Google scientists from their AlphaZero research team created a system in 2017 that took just four hours to learn the rules of chess before crushing the most advanced world champion chess program at the time called Stockfish. By now the question as to whether computers or humans are better at chess has been resolved.
Let's pause for a second and think about this. All of humanity's knowledge about the ancient game of chess was surpassed by a system that, if it started learning in the morning, would be done by lunch time.
The system was given the rules of chess, but it was not given any strategies or further knowledge. Then, in a few hours, AlphaZero mastered the game to the extent it was able to beat Stockfish.
In a series of 100 games against Stockfish, AlphaZero won 25 games while playing as white (white has an advantage because it goes first). It also won three games playing as black. The rest of the games were ties.

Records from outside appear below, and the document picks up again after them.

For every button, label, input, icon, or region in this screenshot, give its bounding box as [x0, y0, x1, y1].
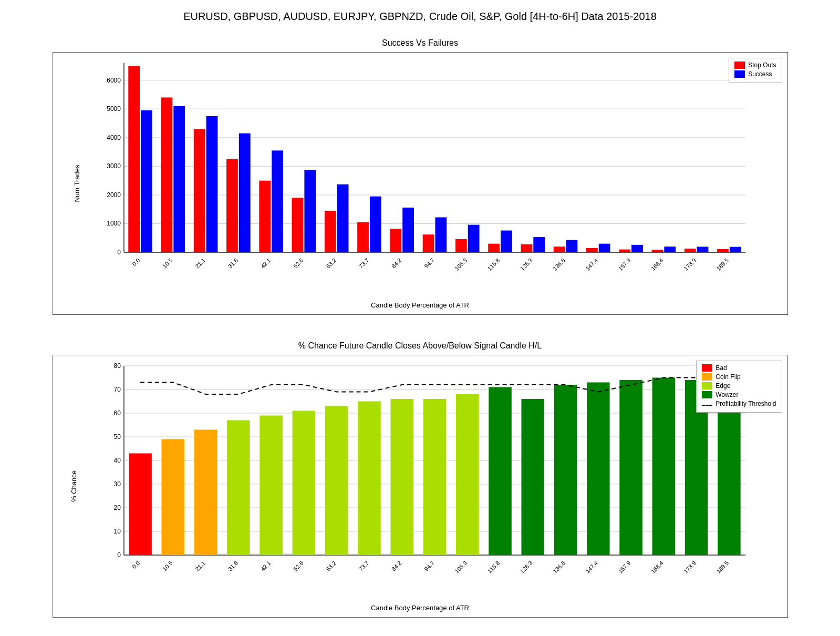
svg-text:84.2: 84.2 [390, 257, 403, 270]
svg-text:6000: 6000 [107, 77, 121, 84]
svg-text:4000: 4000 [107, 134, 121, 141]
svg-text:84.2: 84.2 [390, 560, 403, 572]
svg-rect-97 [194, 430, 217, 556]
svg-text:31.6: 31.6 [226, 560, 239, 572]
svg-text:147.4: 147.4 [584, 257, 599, 272]
svg-text:105.3: 105.3 [453, 560, 468, 575]
svg-text:0.0: 0.0 [131, 257, 141, 267]
chart1-title: Success Vs Failures [53, 38, 788, 48]
svg-rect-93 [129, 454, 152, 556]
legend-wowzer: Wowzer [702, 391, 776, 398]
svg-rect-62 [631, 245, 643, 252]
legend-coin-flip: Coin Flip [702, 373, 776, 381]
legend-label-coin-flip: Coin Flip [715, 373, 740, 381]
svg-rect-47 [468, 225, 479, 252]
svg-rect-68 [697, 247, 708, 252]
legend-color-bad [702, 364, 712, 372]
svg-rect-53 [533, 237, 545, 252]
chart2-title: % Chance Future Candle Closes Above/Belo… [53, 341, 788, 351]
svg-text:5000: 5000 [107, 105, 121, 112]
svg-text:136.8: 136.8 [552, 257, 566, 272]
svg-rect-25 [226, 159, 238, 252]
svg-rect-107 [358, 402, 381, 556]
svg-text:50: 50 [113, 433, 121, 440]
svg-rect-99 [227, 420, 250, 556]
svg-text:70: 70 [113, 386, 121, 393]
svg-text:1000: 1000 [107, 220, 121, 227]
svg-rect-43 [422, 234, 434, 252]
chart1-y-label: Num Trades [72, 165, 80, 202]
svg-text:2000: 2000 [107, 191, 121, 199]
svg-rect-71 [729, 247, 741, 252]
svg-text:157.9: 157.9 [617, 560, 631, 575]
svg-text:21.1: 21.1 [194, 257, 206, 270]
svg-rect-65 [664, 247, 676, 252]
svg-text:126.3: 126.3 [518, 560, 533, 575]
svg-text:178.9: 178.9 [682, 560, 697, 575]
legend-label-success: Success [748, 70, 772, 78]
svg-rect-38 [369, 197, 381, 252]
legend-stop-outs: Stop Outs [734, 61, 776, 69]
svg-text:168.4: 168.4 [649, 560, 664, 575]
legend-edge: Edge [702, 382, 776, 389]
svg-rect-117 [521, 399, 544, 555]
svg-text:157.9: 157.9 [617, 257, 631, 272]
main-title: EURUSD, GBPUSD, AUDUSD, EURJPY, GBPNZD, … [183, 11, 657, 23]
svg-text:0: 0 [117, 249, 121, 256]
legend-label-profitability: Profitability Threshold [715, 400, 776, 407]
svg-rect-37 [357, 222, 369, 252]
svg-text:94.7: 94.7 [423, 560, 435, 572]
chart2-y-label: % Chance [70, 470, 78, 502]
svg-rect-56 [566, 240, 577, 252]
svg-rect-49 [488, 244, 500, 252]
svg-rect-123 [619, 380, 642, 555]
svg-text:189.5: 189.5 [715, 560, 730, 575]
svg-rect-58 [586, 248, 598, 252]
svg-text:10.5: 10.5 [161, 560, 174, 572]
chart2-legend: Bad Coin Flip Edge Wowzer Profitability … [696, 361, 782, 413]
legend-profitability: Profitability Threshold [702, 400, 776, 407]
svg-text:20: 20 [113, 504, 121, 511]
legend-color-edge [702, 382, 712, 389]
svg-text:42.1: 42.1 [259, 560, 272, 572]
chart1-x-label: Candle Body Percentage of ATR [371, 301, 469, 309]
svg-text:73.7: 73.7 [357, 257, 370, 270]
svg-rect-101 [260, 416, 283, 556]
svg-text:63.2: 63.2 [325, 257, 337, 270]
svg-text:3000: 3000 [107, 162, 121, 170]
svg-rect-125 [652, 378, 675, 556]
svg-rect-16 [128, 66, 140, 252]
svg-rect-109 [390, 399, 413, 555]
svg-text:105.3: 105.3 [453, 257, 468, 272]
svg-rect-40 [390, 229, 401, 252]
svg-text:115.8: 115.8 [486, 560, 501, 575]
svg-rect-29 [272, 150, 283, 252]
chart1-container: Success Vs Failures Num Trades Candle Bo… [53, 38, 788, 315]
svg-rect-115 [489, 387, 512, 556]
legend-color-profitability [702, 405, 712, 406]
chart2-svg: 010203040506070800.010.521.131.642.152.6… [95, 361, 756, 576]
svg-text:60: 60 [113, 409, 121, 417]
chart1-area: Num Trades Candle Body Percentage of ATR… [53, 52, 788, 315]
svg-rect-121 [587, 383, 610, 556]
svg-rect-17 [141, 110, 152, 252]
svg-rect-59 [598, 244, 610, 252]
svg-rect-105 [325, 406, 348, 556]
svg-text:147.4: 147.4 [584, 560, 599, 575]
svg-rect-22 [193, 129, 205, 252]
legend-bad: Bad [702, 364, 776, 372]
svg-rect-32 [304, 170, 316, 252]
legend-label-edge: Edge [715, 382, 730, 389]
chart2-x-label: Candle Body Percentage of ATR [371, 604, 469, 612]
svg-text:21.1: 21.1 [194, 560, 206, 572]
svg-rect-67 [684, 249, 696, 252]
legend-success: Success [734, 70, 776, 78]
svg-text:168.4: 168.4 [649, 257, 664, 272]
svg-rect-41 [402, 208, 414, 252]
svg-rect-26 [238, 134, 250, 252]
legend-label-bad: Bad [715, 364, 727, 372]
chart2-area: % Chance Candle Body Percentage of ATR B… [53, 355, 788, 618]
legend-label-stop-outs: Stop Outs [748, 61, 776, 69]
legend-label-wowzer: Wowzer [715, 391, 738, 398]
svg-text:31.6: 31.6 [226, 257, 239, 270]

Stockfish did not obtain a single win.
AlphaGo
As hard as chess is, its difficulty does not compare to the ancient game of Go.
Not only are there more possible (19 x 19) Go-board positions than there are atoms in the visible universe and the number of possible chess positions is negligible to the number of Go positions. But Go is at least several orders of magnitude more complex than a game of chess because of the large number of possible ways to let the game flow with each move towards another line of development. With Go, the number of moves in which a single stone can affect and impact the whole-board situation is also many orders of magnitude larger than that of a single piece movement with chess.
There is great example of a powerful program that can play the game of Go also developed by DeepMind called AlphaGo. AlphaGo also has three far more powerful successors, called AlphaGo Master, AlphaGo Zero, and AlphaZero.
In October 2015, the original AlphaGo became the first computer Go program to beat a human professional Go player without handicaps on a full-sized 19 x 19 board. In March 2016, it beat Lee Sedol in a five-game match. This became the first time a Go program beat a 9-dan professional without handicaps. Although AlphaGo lost to Lee Sedol in the fourth game, Lee resigned in the final game, giving a final score of 4 games to 1.
At the 2017 Future of Go Summit, the successor to AlphaGo called AlphaGo Master beat the master Ke Jie in a three-game match. Ke Jie was ranked the world No.1Â ranked player at the time. After this, AlphaGo was awarded professional 9-dan by the Chinese Weiqi Association.
AlphaGo and its successors use a Monte Carlo tree search algorithm to find their moves based on knowledge previously "learned" by machine learning, specifically using deep learning and training, both playing with humans and by itself. The model is trained to predict AlphaGo's own moves and the winner's games. This neural net improves the strength of tree search, resulting in better moves and stronger play in following games.